Inherited mutations in telomerase and other telomere-related proteins result in abnormally short ends of chromosomes (telomeres) and lead to a spectrum of diseases known as telomere biology disorders (TBDs). One of their major clinical manifestations, depletion of haematopoietic stem cells, can result in bone marrow failure (BMF), the leading cause of death (~65%) in TBD patients. The only curative treatment, haematopoietic stem cell transplantation, has a low success rate for short-telomere patients and is associated with various complications. However, there is no physiologically relevant animal model available for elucidating disease mechanisms and developing novel therapeutics.

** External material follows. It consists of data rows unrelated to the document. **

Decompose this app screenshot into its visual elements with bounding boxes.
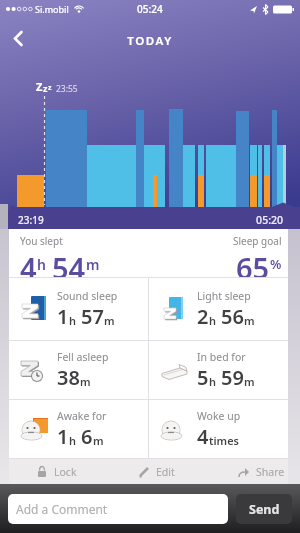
staticText: Sound sleep <box>57 289 118 303</box>
staticText: Woke up <box>197 409 241 423</box>
button[interactable]: Edit <box>137 462 175 482</box>
staticText: h <box>69 433 77 448</box>
staticText: m <box>244 374 255 389</box>
staticText: 56 <box>221 303 244 330</box>
staticText: Awake for <box>57 409 107 423</box>
staticText: h <box>69 313 77 328</box>
staticText: 5 <box>197 364 209 391</box>
staticText: 23:55 <box>56 83 78 95</box>
staticText: h <box>209 313 217 328</box>
staticText: m <box>104 313 115 328</box>
button[interactable]: Share <box>237 462 285 482</box>
staticText: 38 <box>57 364 80 391</box>
staticText: 6 <box>81 423 93 450</box>
button[interactable] <box>6 26 30 50</box>
staticText: Lock <box>54 465 77 479</box>
button[interactable]: Sound sleep <box>9 278 148 340</box>
staticText: z <box>48 83 52 93</box>
staticText: 57 <box>81 303 104 330</box>
staticText: You slept <box>20 234 63 248</box>
staticText: TODAY <box>0 33 300 49</box>
button[interactable]: In bed for <box>149 341 288 399</box>
button[interactable]: Light sleep <box>149 278 288 340</box>
staticText: Sleep goal <box>233 234 282 248</box>
staticText: m <box>86 255 100 274</box>
staticText: 2 <box>197 303 209 330</box>
button[interactable]: Awake for <box>9 400 148 458</box>
staticText: 1 <box>57 423 69 450</box>
staticText: times <box>209 433 239 448</box>
staticText: In bed for <box>197 350 246 364</box>
staticText: 4 <box>197 423 209 450</box>
staticText: Add a Comment <box>16 501 108 517</box>
staticText: m <box>93 433 104 448</box>
button[interactable]: Lock <box>35 462 77 482</box>
button[interactable]: Fell asleep <box>9 341 148 399</box>
staticText: 1 <box>57 303 69 330</box>
staticText: Light sleep <box>197 289 251 303</box>
staticText: Z <box>36 79 43 94</box>
staticText: Send <box>249 501 280 518</box>
staticText: 59 <box>221 364 244 391</box>
staticText: h <box>37 255 46 274</box>
staticText: m <box>244 313 255 328</box>
staticText: Si.mobil <box>35 3 69 15</box>
button[interactable]: Woke up <box>149 400 288 458</box>
staticText: 65 <box>236 248 270 277</box>
staticText: 54 <box>52 248 86 277</box>
staticText: 4 <box>20 248 37 277</box>
staticText: Edit <box>156 465 175 479</box>
staticText: Share <box>256 465 285 479</box>
staticText: Fell asleep <box>57 350 109 364</box>
staticText: 05:24 <box>137 2 163 16</box>
button[interactable]: Send <box>236 494 292 524</box>
staticText: % <box>270 255 282 273</box>
staticText: 05:20 <box>0 213 283 227</box>
button[interactable]: Add a Comment <box>8 494 228 524</box>
staticText: m <box>80 374 91 389</box>
staticText: h <box>209 374 217 389</box>
staticText: 23:19 <box>18 213 44 227</box>
staticText: z <box>43 82 48 94</box>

We are optimising a gene-editing strategy in clinically relevant human haematopoietic stem and progenitor cells (HSPCs), in order to establish in vitro and in vivo models of telomere-related BMF syndromes. A single nucleotide polymorphism of TERC was successfully introduced into immortal K562 leukemic stem cell line and HSPCs, through CRISPR-based homology-directed1 or homology-independent targeted2 integration. Our data compares the efficiency and sequence accuracy between these two editing strategies and analyses the expression and processing of the gene products.
Engraftment of these CRISPR-edited HSPCs into immunodeficient mice will enable the first “humanised” mice model for not only the functional characterisation of novel mutations and fundamental research into TBD mechanisms, but also for the development of a preclinical gene therapy strategy for inherited BMF.